-- EXERCISE --
No pictures go into the copy. Write out exactly the lines below from the one containing "Delivery & Returns" through the one containing "date for the".

=== EXCERPTED DATA ===

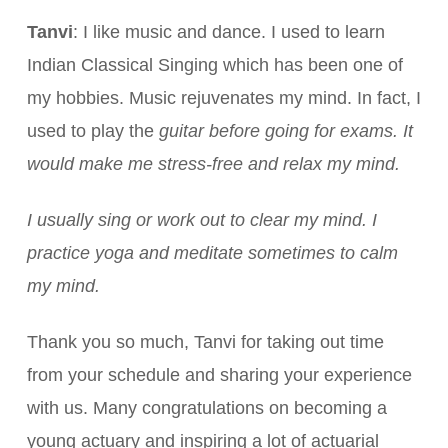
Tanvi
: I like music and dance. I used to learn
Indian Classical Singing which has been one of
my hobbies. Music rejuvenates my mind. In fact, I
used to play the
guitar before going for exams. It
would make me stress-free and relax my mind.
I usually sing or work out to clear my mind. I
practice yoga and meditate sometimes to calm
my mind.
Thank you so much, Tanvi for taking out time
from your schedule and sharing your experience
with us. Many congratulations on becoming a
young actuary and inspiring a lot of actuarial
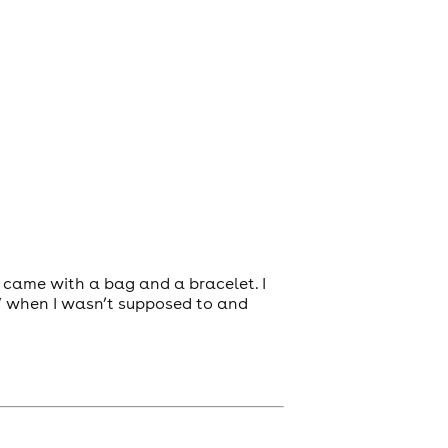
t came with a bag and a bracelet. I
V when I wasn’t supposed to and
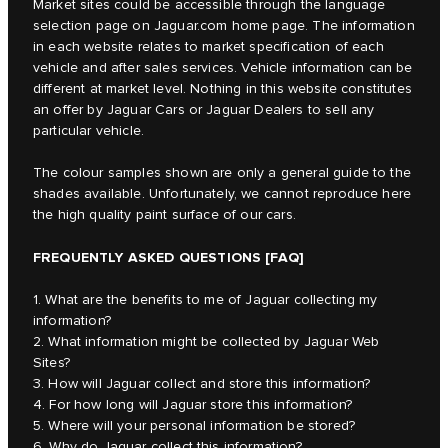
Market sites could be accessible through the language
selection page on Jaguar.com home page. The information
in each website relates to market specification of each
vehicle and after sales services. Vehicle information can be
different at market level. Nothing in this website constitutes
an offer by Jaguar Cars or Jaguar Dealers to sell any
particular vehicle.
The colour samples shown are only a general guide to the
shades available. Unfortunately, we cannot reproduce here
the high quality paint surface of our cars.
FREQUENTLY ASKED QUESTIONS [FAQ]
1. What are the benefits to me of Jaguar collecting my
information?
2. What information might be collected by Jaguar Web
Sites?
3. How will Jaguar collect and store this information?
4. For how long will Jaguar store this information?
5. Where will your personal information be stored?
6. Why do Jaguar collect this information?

===
=== EXCERPTED DATA ===

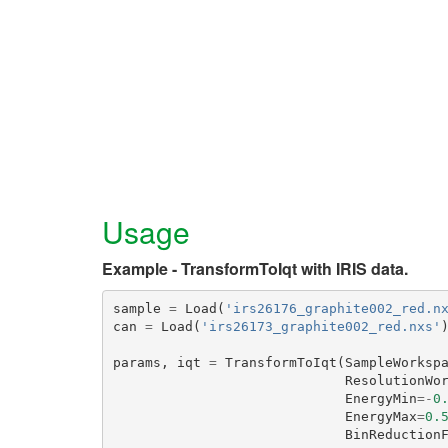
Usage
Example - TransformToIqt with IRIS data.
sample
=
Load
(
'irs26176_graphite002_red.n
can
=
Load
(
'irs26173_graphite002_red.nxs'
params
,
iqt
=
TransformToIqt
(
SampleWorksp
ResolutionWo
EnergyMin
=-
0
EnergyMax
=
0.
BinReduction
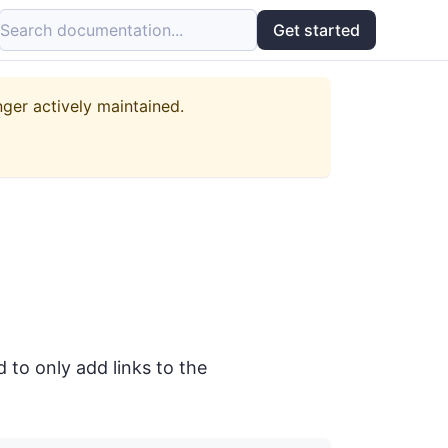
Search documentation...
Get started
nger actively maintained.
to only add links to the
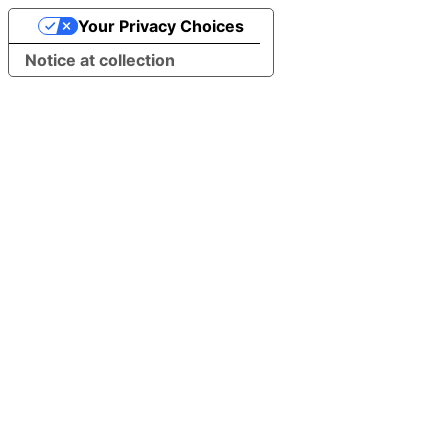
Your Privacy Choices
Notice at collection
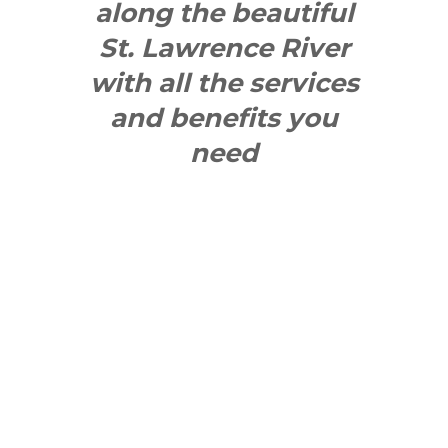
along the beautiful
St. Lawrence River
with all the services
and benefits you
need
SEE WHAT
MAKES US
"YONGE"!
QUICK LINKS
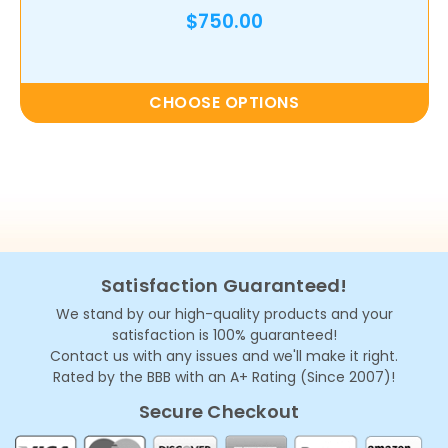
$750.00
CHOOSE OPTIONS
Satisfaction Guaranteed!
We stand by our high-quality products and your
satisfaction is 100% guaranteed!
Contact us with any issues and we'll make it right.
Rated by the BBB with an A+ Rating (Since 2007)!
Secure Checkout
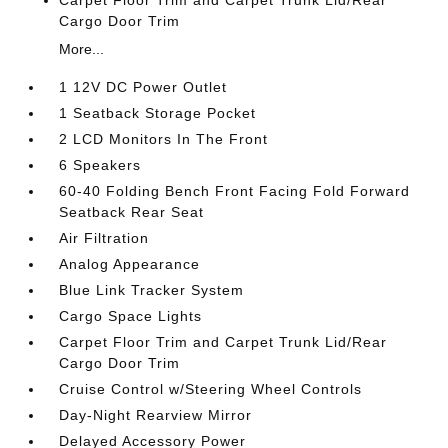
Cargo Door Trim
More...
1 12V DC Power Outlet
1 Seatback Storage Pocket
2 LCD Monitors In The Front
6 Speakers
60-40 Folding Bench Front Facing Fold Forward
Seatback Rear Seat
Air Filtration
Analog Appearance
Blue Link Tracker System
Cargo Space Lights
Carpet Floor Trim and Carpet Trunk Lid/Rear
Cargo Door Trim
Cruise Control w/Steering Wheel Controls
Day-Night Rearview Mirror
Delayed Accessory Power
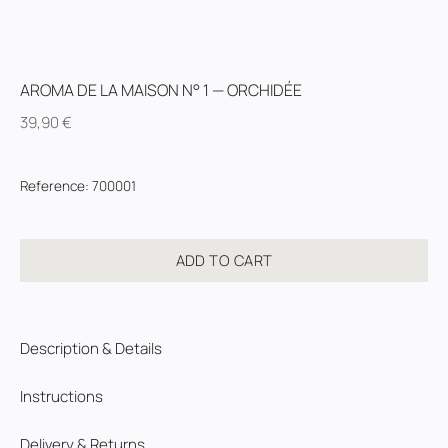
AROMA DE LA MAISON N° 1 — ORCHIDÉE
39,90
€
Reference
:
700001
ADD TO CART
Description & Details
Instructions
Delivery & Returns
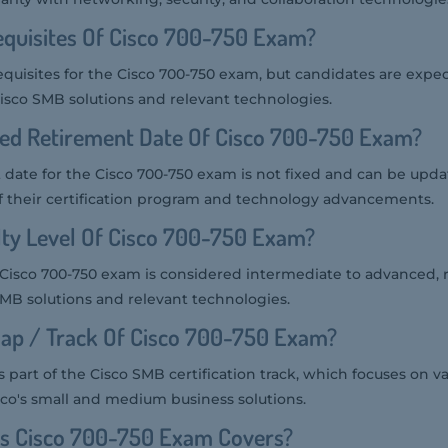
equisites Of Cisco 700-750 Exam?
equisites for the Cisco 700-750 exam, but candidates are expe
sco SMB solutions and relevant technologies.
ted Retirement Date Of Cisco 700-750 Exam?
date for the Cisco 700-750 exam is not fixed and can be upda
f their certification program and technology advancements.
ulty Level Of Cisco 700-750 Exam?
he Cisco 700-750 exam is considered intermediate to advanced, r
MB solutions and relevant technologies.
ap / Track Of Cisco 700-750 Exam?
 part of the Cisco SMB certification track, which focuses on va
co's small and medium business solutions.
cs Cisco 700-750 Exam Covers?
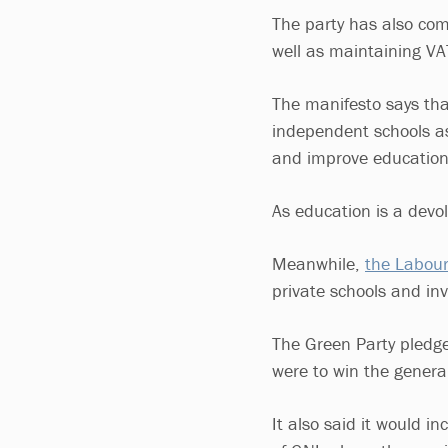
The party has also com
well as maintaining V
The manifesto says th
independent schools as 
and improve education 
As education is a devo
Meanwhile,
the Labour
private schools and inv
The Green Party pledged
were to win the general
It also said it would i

===

-- FINISHED EXERCISE --
Delivery & Returns
equisites Of Cisco 700-750 Exam?
equisites for the Cisco 700-750 exam, but candidates are expe
sco SMB solutions and relevant technologies.
ted Retirement Date Of Cisco 700-750 Exam?
date for the Cisco 700-750 exam is not fixed and can be upda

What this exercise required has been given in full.